# SZS status Theorem
# SZS status Theorem
# SZS output start CNFRefutation.
fof(1, conjecture,![X1]:![X2]:(?[X3]:((p(s(t_bool,X3))<=>~(p(s(t_bool,X1))))&p(s(t_bool,h4s_bools_cond(s(t_bool,X2),s(t_bool,X3),s(t_bool,X1)))))<=>(p(s(t_bool,X2))<=>~(p(s(t_bool,X1))))),file('i/f/HolSmt/r016', ch4s_HolSmts_r016)).
fof(2, axiom,p(s(t_bool,t)),file('i/f/HolSmt/r016', aHLu_TRUTH)).
fof(3, axiom,~(p(s(t_bool,f))),file('i/f/HolSmt/r016', aHLu_FALSITY)).

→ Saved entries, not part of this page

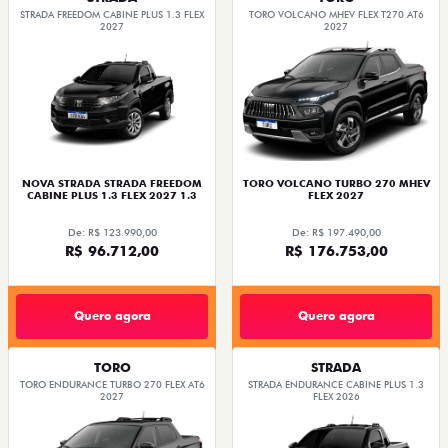
STRADA FREEDOM CABINE PLUS 1.3 FLEX
TORO VOLCANO MHEV FLEX T270 AT6
2027
2027
NOVA STRADA STRADA FREEDOM
TORO VOLCANO TURBO 270 MHEV
CABINE PLUS 1.3 FLEX 2027 1.3
FLEX 2027
De: R$ 123.990,00
De: R$ 197.490,00
R$ 96.712,00
R$ 176.753,00
Quero agora
Quero agora
TORO
STRADA
TORO ENDURANCE TURBO 270 FLEX AT6
STRADA ENDURANCE CABINE PLUS 1.3
2027
FLEX 2026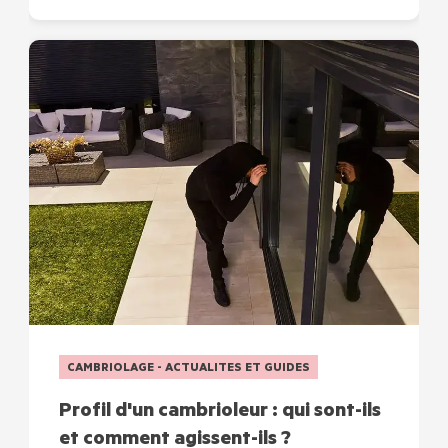
CAMBRIOLAGE - ACTUALITES ET GUIDES
Profil d'un cambrioleur : qui sont-ils
et comment agissent-ils ?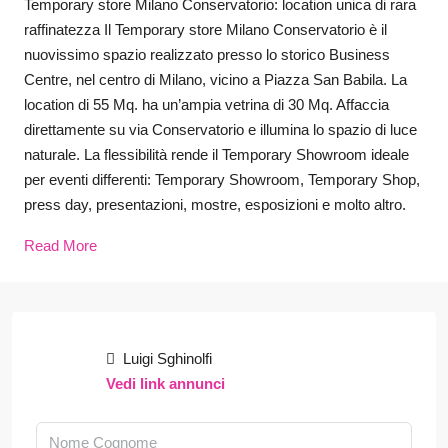
Temporary store Milano Conservatorio: location unica di rara
raffinatezza Il Temporary store Milano Conservatorio è il
nuovissimo spazio realizzato presso lo storico Business
Centre, nel centro di Milano, vicino a Piazza San Babila. La
location di 55 Mq. ha un’ampia vetrina di 30 Mq. Affaccia
direttamente su via Conservatorio e illumina lo spazio di luce
naturale. La flessibilità rende il Temporary Showroom ideale
per eventi differenti: Temporary Showroom, Temporary Shop,
press day, presentazioni, mostre, esposizioni e molto altro.
Read More
Luigi Sghinolfi
Vedi link annunci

fof(5, axiom,![X4]:(s(t_bool,X4)=s(t_bool,t)<=>p(s(t_bool,X4))),file('i/f/HolSmt/r016', ah4s_bools_EQu_u_CLAUSESu_c1)).
fof(11, axiom,![X7]:![X1]:![X2]:((p(s(t_bool,X2))<=>s(t_bool,X1)=s(t_bool,X7))<=>((p(s(t_bool,X2))|(p(s(t_bool,X1))|p(s(t_bool,X7))))&((p(s(t_bool,X2))|(~(p(s(t_bool,X7)))|~(p(s(t_bool,X1)))))&((p(s(t_bool,X1))|(~(p(s(t_bool,X7)))|~(p(s(t_bool,X2)))))&(p(s(t_bool,X7))|(~(p(s(t_bool,X1)))|~(p(s(t_bool,X2))))))))),file('i/f/HolSmt/r016', ah4s_sats_dcu_u_eq)).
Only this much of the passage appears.